Items from a data source:
═══

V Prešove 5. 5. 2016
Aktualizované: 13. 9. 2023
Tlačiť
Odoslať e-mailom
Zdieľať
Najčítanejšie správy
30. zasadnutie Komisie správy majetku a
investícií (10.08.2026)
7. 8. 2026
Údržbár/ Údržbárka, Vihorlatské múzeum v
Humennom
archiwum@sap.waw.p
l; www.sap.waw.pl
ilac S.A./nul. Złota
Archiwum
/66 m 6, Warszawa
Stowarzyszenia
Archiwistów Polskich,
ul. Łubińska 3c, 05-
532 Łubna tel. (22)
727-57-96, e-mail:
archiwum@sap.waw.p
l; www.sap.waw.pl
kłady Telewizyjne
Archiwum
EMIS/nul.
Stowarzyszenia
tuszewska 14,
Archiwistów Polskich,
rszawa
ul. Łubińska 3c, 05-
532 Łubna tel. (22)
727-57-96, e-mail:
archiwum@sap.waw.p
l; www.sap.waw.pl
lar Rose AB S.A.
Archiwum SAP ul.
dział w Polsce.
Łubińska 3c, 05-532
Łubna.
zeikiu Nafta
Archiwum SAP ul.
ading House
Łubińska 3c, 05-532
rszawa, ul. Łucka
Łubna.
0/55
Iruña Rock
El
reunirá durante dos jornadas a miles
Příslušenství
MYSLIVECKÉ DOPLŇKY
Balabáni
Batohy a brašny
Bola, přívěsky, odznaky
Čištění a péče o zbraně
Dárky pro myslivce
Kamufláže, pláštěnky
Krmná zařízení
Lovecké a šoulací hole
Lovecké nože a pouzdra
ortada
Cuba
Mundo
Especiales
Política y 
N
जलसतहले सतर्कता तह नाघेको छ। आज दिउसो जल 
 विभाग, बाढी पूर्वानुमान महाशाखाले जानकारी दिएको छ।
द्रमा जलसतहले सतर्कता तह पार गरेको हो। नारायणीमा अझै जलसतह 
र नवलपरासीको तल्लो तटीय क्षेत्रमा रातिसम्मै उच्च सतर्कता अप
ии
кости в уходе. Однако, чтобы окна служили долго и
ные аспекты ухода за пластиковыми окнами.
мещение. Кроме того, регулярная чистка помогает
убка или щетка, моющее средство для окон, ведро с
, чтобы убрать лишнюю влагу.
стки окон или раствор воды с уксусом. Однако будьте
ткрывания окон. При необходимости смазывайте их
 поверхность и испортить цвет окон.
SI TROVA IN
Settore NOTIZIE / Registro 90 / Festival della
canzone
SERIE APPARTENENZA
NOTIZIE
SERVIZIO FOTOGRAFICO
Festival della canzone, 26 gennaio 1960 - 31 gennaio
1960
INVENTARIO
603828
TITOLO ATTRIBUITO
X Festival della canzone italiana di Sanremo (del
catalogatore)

═══

> **What to produce**
All the records, from start to finish, are to be repeated exactly.

> **The answer**
V Prešove 5. 5. 2016
Aktualizované: 13. 9. 2023
Tlačiť
Odoslať e-mailom
Zdieľať
Najčítanejšie správy
30. zasadnutie Komisie správy majetku a
investícií (10.08.2026)
7. 8. 2026
Údržbár/ Údržbárka, Vihorlatské múzeum v
Humennom
archiwum@sap.waw.p
l; www.sap.waw.pl
ilac S.A./nul. Złota
Archiwum
/66 m 6, Warszawa
Stowarzyszenia
Archiwistów Polskich,
ul. Łubińska 3c, 05-
532 Łubna tel. (22)
727-57-96, e-mail:
archiwum@sap.waw.p
l; www.sap.waw.pl
kłady Telewizyjne
Archiwum
EMIS/nul.
Stowarzyszenia
tuszewska 14,
Archiwistów Polskich,
rszawa
ul. Łubińska 3c, 05-
532 Łubna tel. (22)
727-57-96, e-mail:
archiwum@sap.waw.p
l; www.sap.waw.pl
lar Rose AB S.A.
Archiwum SAP ul.
dział w Polsce.
Łubińska 3c, 05-532
Łubna.
zeikiu Nafta
Archiwum SAP ul.
ading House
Łubińska 3c, 05-532
rszawa, ul. Łucka
Łubna.
0/55
Iruña Rock
El
reunirá durante dos jornadas a miles
Příslušenství
MYSLIVECKÉ DOPLŇKY
Balabáni
Batohy a brašny
Bola, přívěsky, odznaky
Čištění a péče o zbraně
Dárky pro myslivce
Kamufláže, pláštěnky
Krmná zařízení
Lovecké a šoulací hole
Lovecké nože a pouzdra
ortada
Cuba
Mundo
Especiales
Política y 
N
जलसतहले सतर्कता तह नाघेको छ। आज दिउसो जल 
 विभाग, बाढी पूर्वानुमान महाशाखाले जानकारी दिएको छ।
द्रमा जलसतहले सतर्कता तह पार गरेको हो। नारायणीमा अझै जलसतह 
र नवलपरासीको तल्लो तटीय क्षेत्रमा रातिसम्मै उच्च सतर्कता अप
ии
кости в уходе. Однако, чтобы окна служили долго и
ные аспекты ухода за пластиковыми окнами.
мещение. Кроме того, регулярная чистка помогает
убка или щетка, моющее средство для окон, ведро с
, чтобы убрать лишнюю влагу.
стки окон или раствор воды с уксусом. Однако будьте
ткрывания окон. При необходимости смазывайте их
 поверхность и испортить цвет окон.
SI TROVA IN
Settore NOTIZIE / Registro 90 / Festival della
canzone
SERIE APPARTENENZA
NOTIZIE
SERVIZIO FOTOGRAFICO
Festival della canzone, 26 gennaio 1960 - 31 gennaio
1960
INVENTARIO
603828
TITOLO ATTRIBUITO
X Festival della canzone italiana di Sanremo (del
catalogatore)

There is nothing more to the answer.